Milbank and Pickstock (hereafter MP) attempt a postmodern (not in a perjorative sense) rereading of Aquinas that ironically gets back to the source of Aquinas. MP notes that many folks, protestants and Catholics alike, have read correspondence theories of truth back into Aquinas (cf Peter Kreeft's otherwise excellent *Summa of the Summa*). This misses what truth is for Aquinas. Truth is not only epistemological, but ontological. It has a proportion between the other transcendentals. MP illustrates "Truth" in chapters concerning Vision, Touch, and Language.

I will focus primarily on Truth and Touch. MP spends the entire chapter using Aristotle's *De Anima* as a foil.
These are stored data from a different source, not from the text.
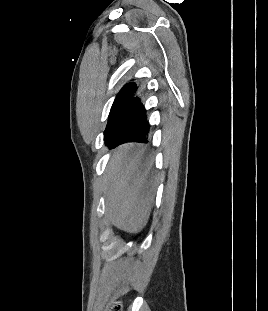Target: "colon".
Listing matches in <instances>:
<instances>
[{
  "label": "colon",
  "instance_id": "obj_1",
  "mask_svg": "<svg viewBox=\"0 0 268 311\" xmlns=\"http://www.w3.org/2000/svg\"><path fill=\"white\" fill-rule=\"evenodd\" d=\"M107 311H121V304L119 301H114L110 304Z\"/></svg>",
  "mask_w": 268,
  "mask_h": 311
}]
</instances>
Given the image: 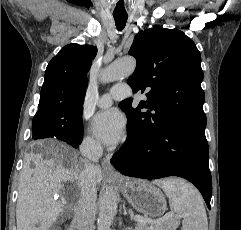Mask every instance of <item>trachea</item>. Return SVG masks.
Masks as SVG:
<instances>
[{
  "label": "trachea",
  "mask_w": 241,
  "mask_h": 230,
  "mask_svg": "<svg viewBox=\"0 0 241 230\" xmlns=\"http://www.w3.org/2000/svg\"><path fill=\"white\" fill-rule=\"evenodd\" d=\"M113 17H114L117 29L119 31L123 30L126 25L128 15L126 13H113Z\"/></svg>",
  "instance_id": "obj_1"
}]
</instances>
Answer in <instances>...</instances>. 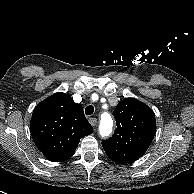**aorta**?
Masks as SVG:
<instances>
[{
    "label": "aorta",
    "instance_id": "762f6f07",
    "mask_svg": "<svg viewBox=\"0 0 194 194\" xmlns=\"http://www.w3.org/2000/svg\"><path fill=\"white\" fill-rule=\"evenodd\" d=\"M113 128V120L109 113H103L101 115L100 125H99V133L101 136L106 137L110 135Z\"/></svg>",
    "mask_w": 194,
    "mask_h": 194
}]
</instances>
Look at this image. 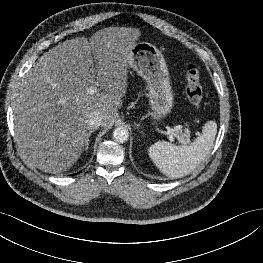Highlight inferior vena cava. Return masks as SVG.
<instances>
[{
  "instance_id": "1",
  "label": "inferior vena cava",
  "mask_w": 263,
  "mask_h": 263,
  "mask_svg": "<svg viewBox=\"0 0 263 263\" xmlns=\"http://www.w3.org/2000/svg\"><path fill=\"white\" fill-rule=\"evenodd\" d=\"M86 123L89 129H97L103 124V116L99 112H91L87 116Z\"/></svg>"
}]
</instances>
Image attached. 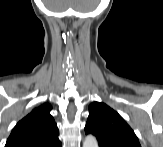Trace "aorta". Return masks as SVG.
<instances>
[{
    "label": "aorta",
    "instance_id": "aorta-1",
    "mask_svg": "<svg viewBox=\"0 0 163 147\" xmlns=\"http://www.w3.org/2000/svg\"><path fill=\"white\" fill-rule=\"evenodd\" d=\"M83 147H98V142L94 136L88 135L83 142Z\"/></svg>",
    "mask_w": 163,
    "mask_h": 147
}]
</instances>
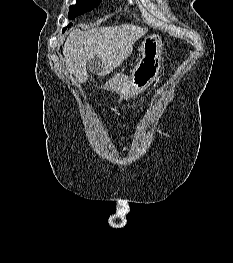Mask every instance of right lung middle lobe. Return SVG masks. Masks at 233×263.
<instances>
[{
    "label": "right lung middle lobe",
    "mask_w": 233,
    "mask_h": 263,
    "mask_svg": "<svg viewBox=\"0 0 233 263\" xmlns=\"http://www.w3.org/2000/svg\"><path fill=\"white\" fill-rule=\"evenodd\" d=\"M77 3L69 8L68 16L70 19H74L76 16L83 14L87 11H90L97 7L101 0H76ZM72 24L70 23L68 27H70ZM67 27H65L63 30L65 31Z\"/></svg>",
    "instance_id": "right-lung-middle-lobe-1"
}]
</instances>
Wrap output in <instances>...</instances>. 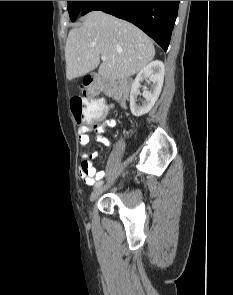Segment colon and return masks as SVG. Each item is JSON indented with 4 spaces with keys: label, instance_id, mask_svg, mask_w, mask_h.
Returning a JSON list of instances; mask_svg holds the SVG:
<instances>
[{
    "label": "colon",
    "instance_id": "5ec220e1",
    "mask_svg": "<svg viewBox=\"0 0 233 295\" xmlns=\"http://www.w3.org/2000/svg\"><path fill=\"white\" fill-rule=\"evenodd\" d=\"M129 81L101 79L88 76L84 79L81 89L83 96L74 97L70 102L71 111L78 123L100 117L104 113L101 94L122 95L129 91Z\"/></svg>",
    "mask_w": 233,
    "mask_h": 295
}]
</instances>
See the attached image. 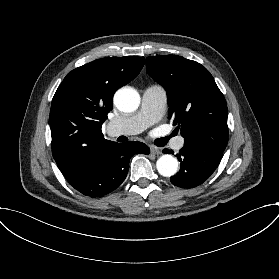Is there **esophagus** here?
Listing matches in <instances>:
<instances>
[{"label": "esophagus", "instance_id": "1", "mask_svg": "<svg viewBox=\"0 0 279 279\" xmlns=\"http://www.w3.org/2000/svg\"><path fill=\"white\" fill-rule=\"evenodd\" d=\"M150 153L153 154V155H158V154H160V150H159V148H157L155 146H151L150 147Z\"/></svg>", "mask_w": 279, "mask_h": 279}]
</instances>
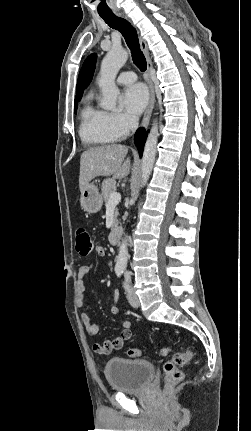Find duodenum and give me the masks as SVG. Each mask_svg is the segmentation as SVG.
<instances>
[{"mask_svg":"<svg viewBox=\"0 0 251 431\" xmlns=\"http://www.w3.org/2000/svg\"><path fill=\"white\" fill-rule=\"evenodd\" d=\"M121 235H122L121 226L119 225L114 226L109 236L110 243L113 245L118 244L120 241Z\"/></svg>","mask_w":251,"mask_h":431,"instance_id":"410a0bca","label":"duodenum"}]
</instances>
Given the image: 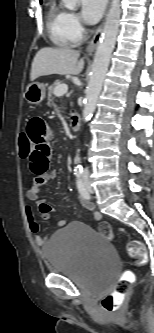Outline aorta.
Masks as SVG:
<instances>
[{"label": "aorta", "instance_id": "1", "mask_svg": "<svg viewBox=\"0 0 154 333\" xmlns=\"http://www.w3.org/2000/svg\"><path fill=\"white\" fill-rule=\"evenodd\" d=\"M62 1L67 9L75 11L77 9L79 0ZM120 16V0H112L111 8L108 12L103 33L100 38V43L97 47L92 65V72L86 91L85 104L83 109L84 121L90 120L95 111L98 97L102 90L111 54L116 41V36L120 24ZM78 167H80V165Z\"/></svg>", "mask_w": 154, "mask_h": 333}]
</instances>
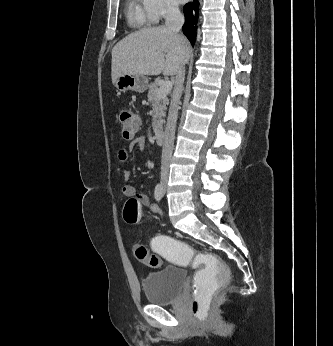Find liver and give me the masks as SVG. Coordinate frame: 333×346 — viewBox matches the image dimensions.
I'll return each instance as SVG.
<instances>
[{
  "label": "liver",
  "instance_id": "6515ba94",
  "mask_svg": "<svg viewBox=\"0 0 333 346\" xmlns=\"http://www.w3.org/2000/svg\"><path fill=\"white\" fill-rule=\"evenodd\" d=\"M191 52L188 40L165 26L141 29L114 46L112 83L123 74L176 75L189 60Z\"/></svg>",
  "mask_w": 333,
  "mask_h": 346
}]
</instances>
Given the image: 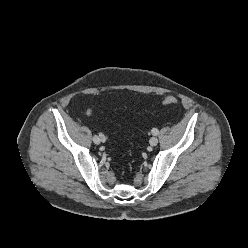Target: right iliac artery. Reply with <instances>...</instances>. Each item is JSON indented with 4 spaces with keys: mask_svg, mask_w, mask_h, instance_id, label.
Listing matches in <instances>:
<instances>
[{
    "mask_svg": "<svg viewBox=\"0 0 248 248\" xmlns=\"http://www.w3.org/2000/svg\"><path fill=\"white\" fill-rule=\"evenodd\" d=\"M93 145H99L100 141L97 139V135H92Z\"/></svg>",
    "mask_w": 248,
    "mask_h": 248,
    "instance_id": "82829eb1",
    "label": "right iliac artery"
}]
</instances>
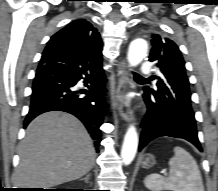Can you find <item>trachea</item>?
<instances>
[{
    "label": "trachea",
    "mask_w": 218,
    "mask_h": 191,
    "mask_svg": "<svg viewBox=\"0 0 218 191\" xmlns=\"http://www.w3.org/2000/svg\"><path fill=\"white\" fill-rule=\"evenodd\" d=\"M135 77L137 78H141V79H144L143 77H141L140 75H138L137 73H134Z\"/></svg>",
    "instance_id": "1"
}]
</instances>
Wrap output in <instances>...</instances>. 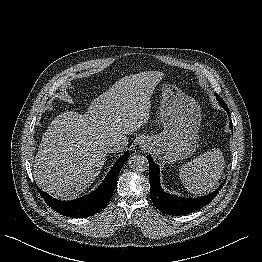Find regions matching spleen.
Segmentation results:
<instances>
[{"label":"spleen","mask_w":262,"mask_h":262,"mask_svg":"<svg viewBox=\"0 0 262 262\" xmlns=\"http://www.w3.org/2000/svg\"><path fill=\"white\" fill-rule=\"evenodd\" d=\"M224 162L220 149L214 148L180 167L179 177L187 190L201 194L217 185Z\"/></svg>","instance_id":"obj_1"}]
</instances>
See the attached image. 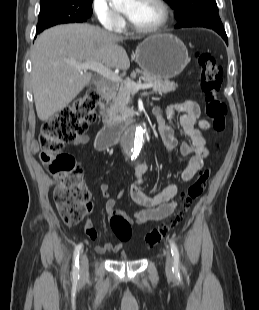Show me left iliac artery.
Returning a JSON list of instances; mask_svg holds the SVG:
<instances>
[{"instance_id":"1","label":"left iliac artery","mask_w":259,"mask_h":310,"mask_svg":"<svg viewBox=\"0 0 259 310\" xmlns=\"http://www.w3.org/2000/svg\"><path fill=\"white\" fill-rule=\"evenodd\" d=\"M170 248L173 257V271L178 272L180 267V257L178 248L173 241H170Z\"/></svg>"}]
</instances>
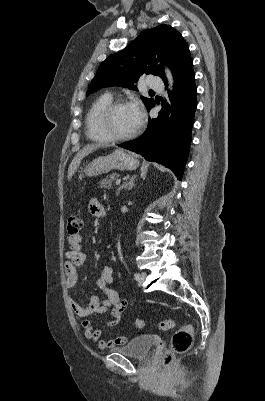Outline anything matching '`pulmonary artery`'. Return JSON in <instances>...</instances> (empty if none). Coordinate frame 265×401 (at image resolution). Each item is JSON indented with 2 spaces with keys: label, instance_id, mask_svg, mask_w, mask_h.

Common sense will tell us that a sense like "Sight" is much superior to "touch," but in a brilliant summary MP convinces us that this is not so. Touch, unlike sight or sound, is not mediated. Sight and Sound are mediated by light and air. Touch is immediate. (Actually, it is not but they take up that point on a chapter devoted to the Eucharist.). Space fails but they demonstrate how "touch", Incarnation, and Aesthetics interrelate. It is their (Aquinas?) concern that "touch" actually corrects our understanding of truth. I guess you have to read to find out what they are talking about. It was insights like this that I found fascinating.

Their Eucharistic theology foils both what they call Calvinism (which is probably Zwinglianism and some elements of U.S. Southern Presbyterianism). Traditional Catholicism, in Derridean terms, is a theology of "presence." E.g., the element is there. Christ is presence. Thus, postmodernism is dead. But maybe not. Protestantism (or what they call it) is a theology of "abscence." Christ isn't there in the elements. Thus, we see parts of a postmodernism. MP then shows how it is both. This where the book could have been about 20 pages longer, spelling out the nuances and infinite qualifications both sides could accuse the other of not seeing. Or maybe it shouldn't be. 

Other neat points of controversy: According to MP's reading of Thomas, philosophy and theology aren't separated. They are different in degree,not in kind. This puts Thomas on the same floor with Van Til who said philosophy and theology are the same thing, just using a different vocabulary.

Concerns: If you are new to philosophy, theology, or church history, don't read this book. It is arguably the hardest book I have ever read. I am familiar with about 3 or 4 languages and I needed several lingual dictionaries to keep up. But if you are interested in Thomism, the Eucharist, or philosophical theology, then this book is for you.


----------